= WHAT IS EXPECTED =
Only an exact reprint of all the data is acceptable.

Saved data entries
------------------------------------

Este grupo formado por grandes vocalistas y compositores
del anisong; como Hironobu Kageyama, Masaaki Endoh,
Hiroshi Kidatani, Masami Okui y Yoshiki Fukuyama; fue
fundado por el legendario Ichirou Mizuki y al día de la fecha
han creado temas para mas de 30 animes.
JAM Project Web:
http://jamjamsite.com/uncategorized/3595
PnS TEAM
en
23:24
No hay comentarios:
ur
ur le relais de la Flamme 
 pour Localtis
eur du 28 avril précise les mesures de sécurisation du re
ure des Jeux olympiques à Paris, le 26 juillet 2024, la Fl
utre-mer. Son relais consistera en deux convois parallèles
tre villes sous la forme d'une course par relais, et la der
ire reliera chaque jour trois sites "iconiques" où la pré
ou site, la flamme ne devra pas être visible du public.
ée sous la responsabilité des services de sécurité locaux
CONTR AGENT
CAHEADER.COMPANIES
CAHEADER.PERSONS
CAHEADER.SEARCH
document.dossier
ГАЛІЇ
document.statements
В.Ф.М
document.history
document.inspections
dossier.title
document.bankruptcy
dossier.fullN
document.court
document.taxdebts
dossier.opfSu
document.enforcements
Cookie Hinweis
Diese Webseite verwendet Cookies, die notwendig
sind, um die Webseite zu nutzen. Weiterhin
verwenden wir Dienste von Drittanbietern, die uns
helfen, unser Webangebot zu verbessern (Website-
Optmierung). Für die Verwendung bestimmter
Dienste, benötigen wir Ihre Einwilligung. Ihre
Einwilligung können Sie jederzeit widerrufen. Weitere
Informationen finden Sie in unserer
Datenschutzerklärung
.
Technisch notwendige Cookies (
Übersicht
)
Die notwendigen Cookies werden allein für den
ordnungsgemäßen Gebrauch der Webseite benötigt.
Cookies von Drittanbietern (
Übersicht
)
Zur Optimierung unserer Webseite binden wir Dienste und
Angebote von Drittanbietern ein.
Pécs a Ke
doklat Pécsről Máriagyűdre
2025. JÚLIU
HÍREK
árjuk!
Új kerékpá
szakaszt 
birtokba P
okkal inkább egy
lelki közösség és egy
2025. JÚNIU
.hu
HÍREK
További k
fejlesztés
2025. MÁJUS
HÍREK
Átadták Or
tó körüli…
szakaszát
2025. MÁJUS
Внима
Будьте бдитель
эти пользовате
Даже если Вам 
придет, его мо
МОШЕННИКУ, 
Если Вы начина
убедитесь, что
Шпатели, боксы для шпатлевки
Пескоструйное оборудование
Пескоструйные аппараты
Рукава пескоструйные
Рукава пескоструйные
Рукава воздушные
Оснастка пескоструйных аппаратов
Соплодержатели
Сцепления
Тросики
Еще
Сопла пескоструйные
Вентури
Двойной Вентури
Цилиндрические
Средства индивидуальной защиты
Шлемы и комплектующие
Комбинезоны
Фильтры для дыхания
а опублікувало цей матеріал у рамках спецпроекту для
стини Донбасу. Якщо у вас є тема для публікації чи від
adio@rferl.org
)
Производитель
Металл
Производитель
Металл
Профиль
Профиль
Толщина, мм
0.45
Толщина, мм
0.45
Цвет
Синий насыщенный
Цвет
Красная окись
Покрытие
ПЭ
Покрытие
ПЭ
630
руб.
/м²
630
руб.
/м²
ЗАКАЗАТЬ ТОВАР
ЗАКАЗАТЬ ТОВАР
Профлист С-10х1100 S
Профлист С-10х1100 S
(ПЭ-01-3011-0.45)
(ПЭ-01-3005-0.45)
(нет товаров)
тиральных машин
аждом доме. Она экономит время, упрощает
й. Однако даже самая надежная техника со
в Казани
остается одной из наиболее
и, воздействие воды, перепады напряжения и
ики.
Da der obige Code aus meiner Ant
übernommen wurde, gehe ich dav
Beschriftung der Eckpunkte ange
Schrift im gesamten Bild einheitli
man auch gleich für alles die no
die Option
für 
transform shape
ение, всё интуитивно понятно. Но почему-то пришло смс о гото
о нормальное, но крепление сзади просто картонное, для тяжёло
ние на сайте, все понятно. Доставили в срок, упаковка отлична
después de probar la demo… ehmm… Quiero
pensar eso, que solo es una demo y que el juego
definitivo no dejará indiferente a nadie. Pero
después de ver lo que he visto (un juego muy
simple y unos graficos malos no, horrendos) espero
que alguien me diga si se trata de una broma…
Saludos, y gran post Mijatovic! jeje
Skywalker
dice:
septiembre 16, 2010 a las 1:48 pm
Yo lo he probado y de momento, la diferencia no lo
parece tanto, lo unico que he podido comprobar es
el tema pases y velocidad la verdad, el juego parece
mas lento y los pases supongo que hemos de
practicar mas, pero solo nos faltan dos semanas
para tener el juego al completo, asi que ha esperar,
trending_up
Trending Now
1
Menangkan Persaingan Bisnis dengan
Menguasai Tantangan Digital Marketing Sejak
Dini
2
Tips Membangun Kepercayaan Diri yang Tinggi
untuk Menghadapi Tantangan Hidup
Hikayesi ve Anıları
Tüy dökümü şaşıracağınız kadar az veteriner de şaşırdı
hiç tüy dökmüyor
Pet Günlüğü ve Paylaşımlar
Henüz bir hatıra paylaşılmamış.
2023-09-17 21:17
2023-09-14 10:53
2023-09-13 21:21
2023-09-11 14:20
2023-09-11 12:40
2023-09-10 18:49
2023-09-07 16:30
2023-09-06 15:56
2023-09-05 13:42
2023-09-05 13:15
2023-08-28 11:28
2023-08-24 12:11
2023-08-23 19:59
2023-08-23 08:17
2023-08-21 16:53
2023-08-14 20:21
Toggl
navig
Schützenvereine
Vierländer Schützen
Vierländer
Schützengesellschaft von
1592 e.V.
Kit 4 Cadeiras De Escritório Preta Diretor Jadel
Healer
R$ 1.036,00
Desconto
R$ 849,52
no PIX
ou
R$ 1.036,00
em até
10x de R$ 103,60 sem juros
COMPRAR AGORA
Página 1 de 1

------------------------------------

= WRITTEN ANSWER =
Este grupo formado por grandes vocalistas y compositores
del anisong; como Hironobu Kageyama, Masaaki Endoh,
Hiroshi Kidatani, Masami Okui y Yoshiki Fukuyama; fue
fundado por el legendario Ichirou Mizuki y al día de la fecha
han creado temas para mas de 30 animes.
JAM Project Web:
http://jamjamsite.com/uncategorized/3595
PnS TEAM
en
23:24
No hay comentarios:
ur
ur le relais de la Flamme 
 pour Localtis
eur du 28 avril précise les mesures de sécurisation du re
ure des Jeux olympiques à Paris, le 26 juillet 2024, la Fl
utre-mer. Son relais consistera en deux convois parallèles
tre villes sous la forme d'une course par relais, et la der
ire reliera chaque jour trois sites "iconiques" où la pré
ou site, la flamme ne devra pas être visible du public.
ée sous la responsabilité des services de sécurité locaux
CONTR AGENT
CAHEADER.COMPANIES
CAHEADER.PERSONS
CAHEADER.SEARCH
document.dossier
ГАЛІЇ
document.statements
В.Ф.М
document.history
document.inspections
dossier.title
document.bankruptcy
dossier.fullN
document.court
document.taxdebts
dossier.opfSu
document.enforcements
Cookie Hinweis
Diese Webseite verwendet Cookies, die notwendig
sind, um die Webseite zu nutzen. Weiterhin
verwenden wir Dienste von Drittanbietern, die uns
helfen, unser Webangebot zu verbessern (Website-
Optmierung). Für die Verwendung bestimmter
Dienste, benötigen wir Ihre Einwilligung. Ihre
Einwilligung können Sie jederzeit widerrufen. Weitere
Informationen finden Sie in unserer
Datenschutzerklärung
.
Technisch notwendige Cookies (
Übersicht
)
Die notwendigen Cookies werden allein für den
ordnungsgemäßen Gebrauch der Webseite benötigt.
Cookies von Drittanbietern (
Übersicht
)
Zur Optimierung unserer Webseite binden wir Dienste und
Angebote von Drittanbietern ein.
Pécs a Ke
doklat Pécsről Máriagyűdre
2025. JÚLIU
HÍREK
árjuk!
Új kerékpá
szakaszt 
birtokba P
okkal inkább egy
lelki közösség és egy
2025. JÚNIU
.hu
HÍREK
További k
fejlesztés
2025. MÁJUS
HÍREK
Átadták Or
tó körüli…
szakaszát
2025. MÁJUS
Внима
Будьте бдитель
эти пользовате
Даже если Вам 
придет, его мо
МОШЕННИКУ, 
Если Вы начина
убедитесь, что
Шпатели, боксы для шпатлевки
Пескоструйное оборудование
Пескоструйные аппараты
Рукава пескоструйные
Рукава пескоструйные
Рукава воздушные
Оснастка пескоструйных аппаратов
Соплодержатели
Сцепления
Тросики
Еще
Сопла пескоструйные
Вентури
Двойной Вентури
Цилиндрические
Средства индивидуальной защиты
Шлемы и комплектующие
Комбинезоны
Фильтры для дыхания
а опублікувало цей матеріал у рамках спецпроекту для
стини Донбасу. Якщо у вас є тема для публікації чи від
adio@rferl.org
)
Производитель
Металл
Производитель
Металл
Профиль
Профиль
Толщина, мм
0.45
Толщина, мм
0.45
Цвет
Синий насыщенный
Цвет
Красная окись
Покрытие
ПЭ
Покрытие
ПЭ
630
руб.
/м²
630
руб.
/м²
ЗАКАЗАТЬ ТОВАР
ЗАКАЗАТЬ ТОВАР
Профлист С-10х1100 S
Профлист С-10х1100 S
(ПЭ-01-3011-0.45)
(ПЭ-01-3005-0.45)
(нет товаров)
тиральных машин
аждом доме. Она экономит время, упрощает
й. Однако даже самая надежная техника со
в Казани
остается одной из наиболее
и, воздействие воды, перепады напряжения и
ики.
Da der obige Code aus meiner Ant
übernommen wurde, gehe ich dav
Beschriftung der Eckpunkte ange
Schrift im gesamten Bild einheitli
man auch gleich für alles die no
die Option
für 
transform shape
ение, всё интуитивно понятно. Но почему-то пришло смс о гото
о нормальное, но крепление сзади просто картонное, для тяжёло
ние на сайте, все понятно. Доставили в срок, упаковка отлична
después de probar la demo… ehmm… Quiero
pensar eso, que solo es una demo y que el juego
definitivo no dejará indiferente a nadie. Pero
después de ver lo que he visto (un juego muy
simple y unos graficos malos no, horrendos) espero
que alguien me diga si se trata de una broma…
Saludos, y gran post Mijatovic! jeje
Skywalker
dice:
septiembre 16, 2010 a las 1:48 pm
Yo lo he probado y de momento, la diferencia no lo
parece tanto, lo unico que he podido comprobar es
el tema pases y velocidad la verdad, el juego parece
mas lento y los pases supongo que hemos de
practicar mas, pero solo nos faltan dos semanas
para tener el juego al completo, asi que ha esperar,
trending_up
Trending Now
1
Menangkan Persaingan Bisnis dengan
Menguasai Tantangan Digital Marketing Sejak
Dini
2
Tips Membangun Kepercayaan Diri yang Tinggi
untuk Menghadapi Tantangan Hidup
Hikayesi ve Anıları
Tüy dökümü şaşıracağınız kadar az veteriner de şaşırdı
hiç tüy dökmüyor
Pet Günlüğü ve Paylaşımlar
Henüz bir hatıra paylaşılmamış.
2023-09-17 21:17
2023-09-14 10:53
2023-09-13 21:21
2023-09-11 14:20
2023-09-11 12:40
2023-09-10 18:49
2023-09-07 16:30
2023-09-06 15:56
2023-09-05 13:42
2023-09-05 13:15
2023-08-28 11:28
2023-08-24 12:11
2023-08-23 19:59
2023-08-23 08:17
2023-08-21 16:53
2023-08-14 20:21
Toggl
navig
Schützenvereine
Vierländer Schützen
Vierländer
Schützengesellschaft von
1592 e.V.
Kit 4 Cadeiras De Escritório Preta Diretor Jadel
Healer
R$ 1.036,00
Desconto
R$ 849,52
no PIX
ou
R$ 1.036,00
em até
10x de R$ 103,60 sem juros
COMPRAR AGORA
Página 1 de 1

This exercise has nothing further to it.